§ YOUR OBJECTIVE: Show all the lines in the data below that include the word "Properties".

(Beginning of EXERCISE DATA)

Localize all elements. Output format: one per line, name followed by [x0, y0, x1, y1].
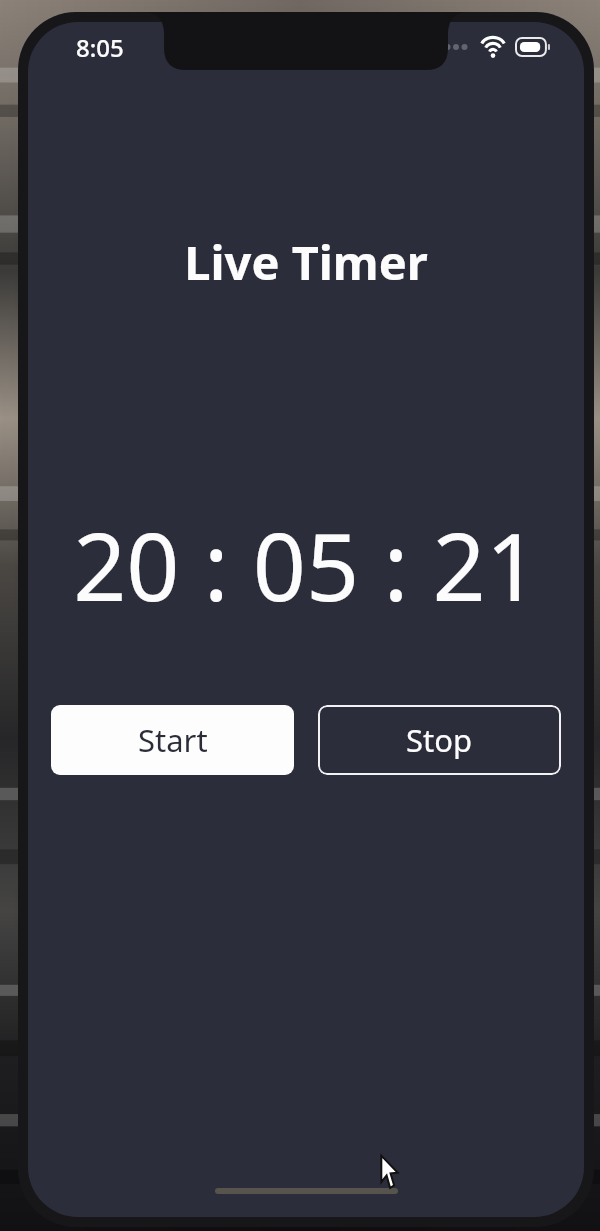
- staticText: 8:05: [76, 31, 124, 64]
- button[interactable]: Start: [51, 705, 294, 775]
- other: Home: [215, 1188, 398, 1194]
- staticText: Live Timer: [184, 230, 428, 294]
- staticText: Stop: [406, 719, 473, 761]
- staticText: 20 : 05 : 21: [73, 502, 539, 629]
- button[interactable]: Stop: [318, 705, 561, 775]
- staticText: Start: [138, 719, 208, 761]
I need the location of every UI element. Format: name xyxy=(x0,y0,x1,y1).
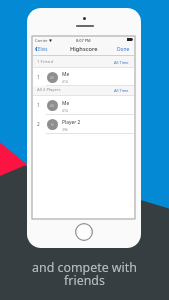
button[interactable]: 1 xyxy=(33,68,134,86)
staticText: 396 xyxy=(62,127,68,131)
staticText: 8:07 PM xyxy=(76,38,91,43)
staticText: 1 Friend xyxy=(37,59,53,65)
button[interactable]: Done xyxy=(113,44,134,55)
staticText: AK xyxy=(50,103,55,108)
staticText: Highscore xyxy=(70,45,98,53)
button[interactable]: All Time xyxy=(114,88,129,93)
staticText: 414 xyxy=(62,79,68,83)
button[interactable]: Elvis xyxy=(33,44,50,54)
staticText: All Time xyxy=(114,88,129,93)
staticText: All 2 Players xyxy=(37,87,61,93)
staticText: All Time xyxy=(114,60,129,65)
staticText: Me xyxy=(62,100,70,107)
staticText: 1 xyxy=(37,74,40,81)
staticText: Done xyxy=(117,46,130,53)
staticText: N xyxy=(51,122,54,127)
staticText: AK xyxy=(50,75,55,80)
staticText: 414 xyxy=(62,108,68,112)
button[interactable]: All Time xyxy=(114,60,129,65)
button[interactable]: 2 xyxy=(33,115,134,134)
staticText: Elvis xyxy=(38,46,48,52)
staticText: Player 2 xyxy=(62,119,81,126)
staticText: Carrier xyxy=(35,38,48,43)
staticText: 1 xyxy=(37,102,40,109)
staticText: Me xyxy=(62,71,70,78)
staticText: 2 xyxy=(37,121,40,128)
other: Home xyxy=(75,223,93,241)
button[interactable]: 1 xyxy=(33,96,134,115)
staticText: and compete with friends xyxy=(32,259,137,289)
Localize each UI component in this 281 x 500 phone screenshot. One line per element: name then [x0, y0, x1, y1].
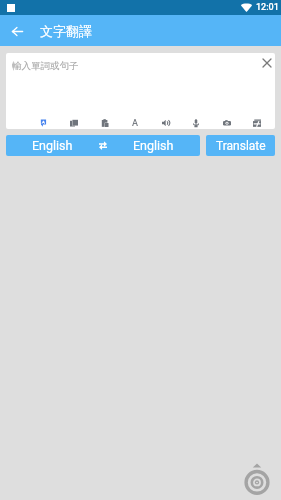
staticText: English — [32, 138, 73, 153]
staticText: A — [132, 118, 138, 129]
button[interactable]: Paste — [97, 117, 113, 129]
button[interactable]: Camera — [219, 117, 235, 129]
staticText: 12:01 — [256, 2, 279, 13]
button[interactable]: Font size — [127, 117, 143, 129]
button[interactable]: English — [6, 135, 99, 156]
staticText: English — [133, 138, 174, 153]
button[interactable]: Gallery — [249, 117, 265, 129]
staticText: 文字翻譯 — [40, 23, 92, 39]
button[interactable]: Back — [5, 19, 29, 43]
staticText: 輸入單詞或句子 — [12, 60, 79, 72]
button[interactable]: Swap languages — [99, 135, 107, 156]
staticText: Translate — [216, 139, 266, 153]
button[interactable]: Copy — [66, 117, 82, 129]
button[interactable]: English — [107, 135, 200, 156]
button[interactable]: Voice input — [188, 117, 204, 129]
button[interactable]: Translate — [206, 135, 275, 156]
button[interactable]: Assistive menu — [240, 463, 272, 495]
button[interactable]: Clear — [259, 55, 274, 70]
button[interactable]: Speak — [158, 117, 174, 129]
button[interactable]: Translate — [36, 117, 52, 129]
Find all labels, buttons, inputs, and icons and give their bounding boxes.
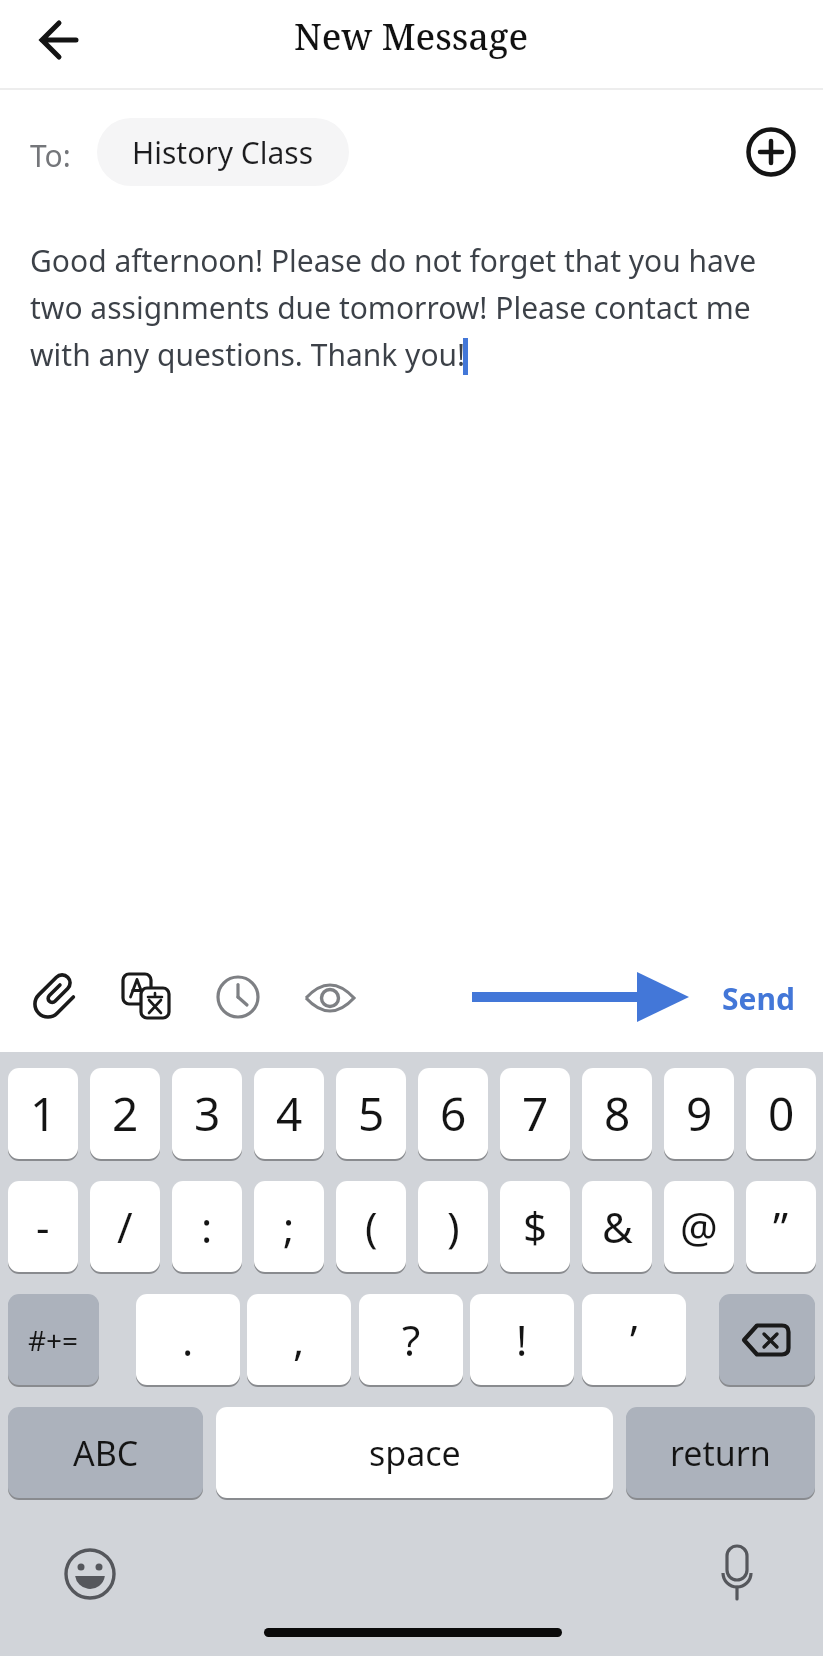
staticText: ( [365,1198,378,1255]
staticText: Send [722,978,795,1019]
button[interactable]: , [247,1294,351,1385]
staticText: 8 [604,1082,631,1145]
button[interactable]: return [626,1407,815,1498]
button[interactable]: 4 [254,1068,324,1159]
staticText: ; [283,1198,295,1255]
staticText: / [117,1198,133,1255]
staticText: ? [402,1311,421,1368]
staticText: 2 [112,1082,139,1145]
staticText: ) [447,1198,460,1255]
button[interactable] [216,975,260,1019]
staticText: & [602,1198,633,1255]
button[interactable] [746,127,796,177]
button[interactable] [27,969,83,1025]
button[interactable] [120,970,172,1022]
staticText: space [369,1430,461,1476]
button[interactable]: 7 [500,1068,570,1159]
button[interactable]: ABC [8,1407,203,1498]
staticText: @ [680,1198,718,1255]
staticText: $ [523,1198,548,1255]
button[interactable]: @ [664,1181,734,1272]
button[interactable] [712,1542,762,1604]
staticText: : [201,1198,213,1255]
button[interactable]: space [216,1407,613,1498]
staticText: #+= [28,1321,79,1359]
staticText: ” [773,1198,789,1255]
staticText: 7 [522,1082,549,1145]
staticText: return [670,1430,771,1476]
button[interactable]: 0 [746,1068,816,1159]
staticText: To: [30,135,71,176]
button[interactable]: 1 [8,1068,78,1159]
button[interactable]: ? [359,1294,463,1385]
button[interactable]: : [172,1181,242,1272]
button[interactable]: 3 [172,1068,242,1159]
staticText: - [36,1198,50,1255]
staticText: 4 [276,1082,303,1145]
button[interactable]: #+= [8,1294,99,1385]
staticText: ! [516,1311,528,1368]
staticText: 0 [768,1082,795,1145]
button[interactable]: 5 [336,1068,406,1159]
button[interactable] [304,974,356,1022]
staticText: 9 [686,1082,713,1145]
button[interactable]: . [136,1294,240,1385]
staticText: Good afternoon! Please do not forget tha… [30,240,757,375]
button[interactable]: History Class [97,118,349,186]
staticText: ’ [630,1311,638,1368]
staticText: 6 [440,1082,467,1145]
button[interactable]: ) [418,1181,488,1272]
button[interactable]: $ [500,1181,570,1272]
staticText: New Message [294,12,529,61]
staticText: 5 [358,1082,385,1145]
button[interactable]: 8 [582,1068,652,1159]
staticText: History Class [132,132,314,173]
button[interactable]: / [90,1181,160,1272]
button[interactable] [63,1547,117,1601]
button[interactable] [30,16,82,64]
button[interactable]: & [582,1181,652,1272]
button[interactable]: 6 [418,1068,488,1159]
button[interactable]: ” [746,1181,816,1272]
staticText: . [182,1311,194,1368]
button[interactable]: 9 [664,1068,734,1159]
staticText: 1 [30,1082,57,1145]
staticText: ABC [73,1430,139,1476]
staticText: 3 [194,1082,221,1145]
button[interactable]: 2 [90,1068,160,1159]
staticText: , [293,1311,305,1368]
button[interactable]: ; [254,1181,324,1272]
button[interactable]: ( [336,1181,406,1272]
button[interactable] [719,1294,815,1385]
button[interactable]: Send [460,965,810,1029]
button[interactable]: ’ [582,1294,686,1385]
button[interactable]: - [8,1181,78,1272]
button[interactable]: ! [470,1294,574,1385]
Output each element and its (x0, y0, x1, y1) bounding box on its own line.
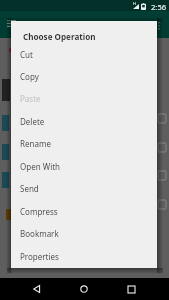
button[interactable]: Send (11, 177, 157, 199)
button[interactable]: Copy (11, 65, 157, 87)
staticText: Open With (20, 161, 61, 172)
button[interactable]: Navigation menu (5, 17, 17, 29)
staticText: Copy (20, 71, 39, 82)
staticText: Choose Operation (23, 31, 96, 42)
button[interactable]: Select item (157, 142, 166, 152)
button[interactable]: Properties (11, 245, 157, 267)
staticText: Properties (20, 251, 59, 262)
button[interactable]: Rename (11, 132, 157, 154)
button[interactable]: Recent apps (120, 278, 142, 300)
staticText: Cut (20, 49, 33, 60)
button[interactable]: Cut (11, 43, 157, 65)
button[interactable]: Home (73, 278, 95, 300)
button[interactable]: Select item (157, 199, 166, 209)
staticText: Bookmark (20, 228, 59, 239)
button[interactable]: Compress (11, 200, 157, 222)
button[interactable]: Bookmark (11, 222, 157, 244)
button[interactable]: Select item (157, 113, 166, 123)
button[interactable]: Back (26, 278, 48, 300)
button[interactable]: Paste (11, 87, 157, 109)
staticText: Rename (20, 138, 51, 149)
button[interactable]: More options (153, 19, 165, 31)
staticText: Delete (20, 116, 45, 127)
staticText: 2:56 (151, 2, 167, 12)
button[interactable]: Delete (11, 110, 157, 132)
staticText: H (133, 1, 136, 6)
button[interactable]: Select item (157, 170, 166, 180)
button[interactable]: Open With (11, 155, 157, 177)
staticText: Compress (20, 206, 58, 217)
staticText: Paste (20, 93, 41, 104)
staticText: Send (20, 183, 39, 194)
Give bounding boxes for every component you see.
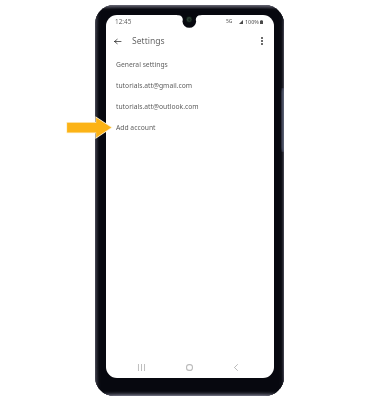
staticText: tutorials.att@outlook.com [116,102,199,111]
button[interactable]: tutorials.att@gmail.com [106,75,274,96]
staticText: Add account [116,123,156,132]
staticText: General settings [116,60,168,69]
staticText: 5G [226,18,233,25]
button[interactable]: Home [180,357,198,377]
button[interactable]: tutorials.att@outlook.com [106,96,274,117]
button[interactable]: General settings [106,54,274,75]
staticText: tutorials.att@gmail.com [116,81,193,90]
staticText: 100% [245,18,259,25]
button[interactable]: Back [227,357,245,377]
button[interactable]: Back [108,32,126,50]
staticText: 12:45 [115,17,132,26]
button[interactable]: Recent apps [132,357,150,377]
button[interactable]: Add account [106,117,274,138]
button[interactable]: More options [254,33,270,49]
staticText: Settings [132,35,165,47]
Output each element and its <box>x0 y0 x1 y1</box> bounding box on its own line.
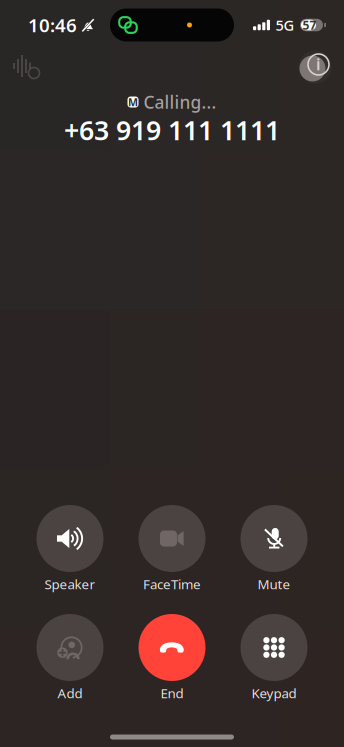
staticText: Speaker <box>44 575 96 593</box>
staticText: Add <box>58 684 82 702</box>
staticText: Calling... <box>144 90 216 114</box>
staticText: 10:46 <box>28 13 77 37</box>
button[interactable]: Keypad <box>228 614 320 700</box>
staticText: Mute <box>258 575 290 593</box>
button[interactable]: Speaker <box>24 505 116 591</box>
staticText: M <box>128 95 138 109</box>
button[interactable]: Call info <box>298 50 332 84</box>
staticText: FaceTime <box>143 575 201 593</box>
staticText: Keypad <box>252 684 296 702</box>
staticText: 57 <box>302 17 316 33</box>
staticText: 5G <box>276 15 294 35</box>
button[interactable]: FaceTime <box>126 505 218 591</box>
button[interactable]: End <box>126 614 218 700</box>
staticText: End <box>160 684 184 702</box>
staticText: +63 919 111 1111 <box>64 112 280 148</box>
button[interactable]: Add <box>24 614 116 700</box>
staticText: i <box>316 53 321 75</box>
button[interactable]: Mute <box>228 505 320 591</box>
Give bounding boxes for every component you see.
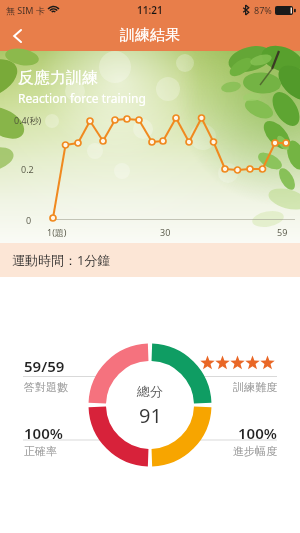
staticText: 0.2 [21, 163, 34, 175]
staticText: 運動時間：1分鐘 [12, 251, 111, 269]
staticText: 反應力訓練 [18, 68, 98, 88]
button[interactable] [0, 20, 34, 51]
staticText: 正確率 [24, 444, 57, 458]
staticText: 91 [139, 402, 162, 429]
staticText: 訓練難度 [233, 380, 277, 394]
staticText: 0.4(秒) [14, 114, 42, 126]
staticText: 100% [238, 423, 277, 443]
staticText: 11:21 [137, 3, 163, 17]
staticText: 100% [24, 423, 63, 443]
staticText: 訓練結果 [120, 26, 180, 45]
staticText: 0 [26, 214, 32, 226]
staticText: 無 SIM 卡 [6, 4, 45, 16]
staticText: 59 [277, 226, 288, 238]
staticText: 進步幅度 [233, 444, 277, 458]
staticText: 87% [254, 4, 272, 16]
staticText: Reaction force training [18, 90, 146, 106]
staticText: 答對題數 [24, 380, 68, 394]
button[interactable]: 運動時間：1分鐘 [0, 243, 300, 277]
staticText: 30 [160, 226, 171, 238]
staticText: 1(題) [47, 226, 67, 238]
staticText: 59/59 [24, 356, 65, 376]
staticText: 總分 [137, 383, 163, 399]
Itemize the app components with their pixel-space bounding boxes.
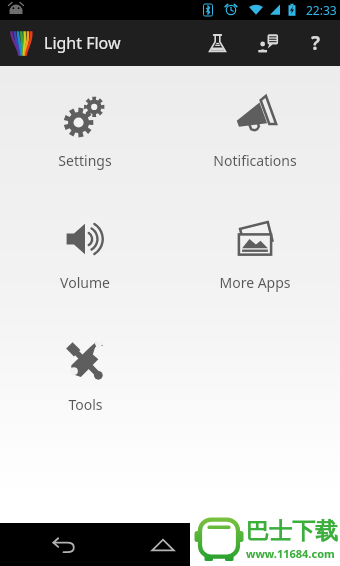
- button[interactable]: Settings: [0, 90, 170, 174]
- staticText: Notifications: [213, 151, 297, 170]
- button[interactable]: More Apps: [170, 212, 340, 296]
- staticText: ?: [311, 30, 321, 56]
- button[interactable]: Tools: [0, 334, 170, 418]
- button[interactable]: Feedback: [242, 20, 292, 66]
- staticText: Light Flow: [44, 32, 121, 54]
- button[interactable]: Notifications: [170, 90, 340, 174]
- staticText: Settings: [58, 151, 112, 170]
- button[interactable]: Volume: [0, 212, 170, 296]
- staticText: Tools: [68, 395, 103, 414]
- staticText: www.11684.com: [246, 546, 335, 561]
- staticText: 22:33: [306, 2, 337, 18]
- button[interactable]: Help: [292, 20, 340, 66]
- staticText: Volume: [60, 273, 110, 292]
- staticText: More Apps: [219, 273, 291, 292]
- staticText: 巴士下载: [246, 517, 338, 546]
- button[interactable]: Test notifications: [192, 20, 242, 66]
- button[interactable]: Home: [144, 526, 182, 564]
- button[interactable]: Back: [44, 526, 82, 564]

(End of EXERCISE DATA)

§ ANSWER TO THE EXERCISE:
button[interactable]: Properties (11, 245, 157, 267)
staticText: Properties (20, 251, 59, 262)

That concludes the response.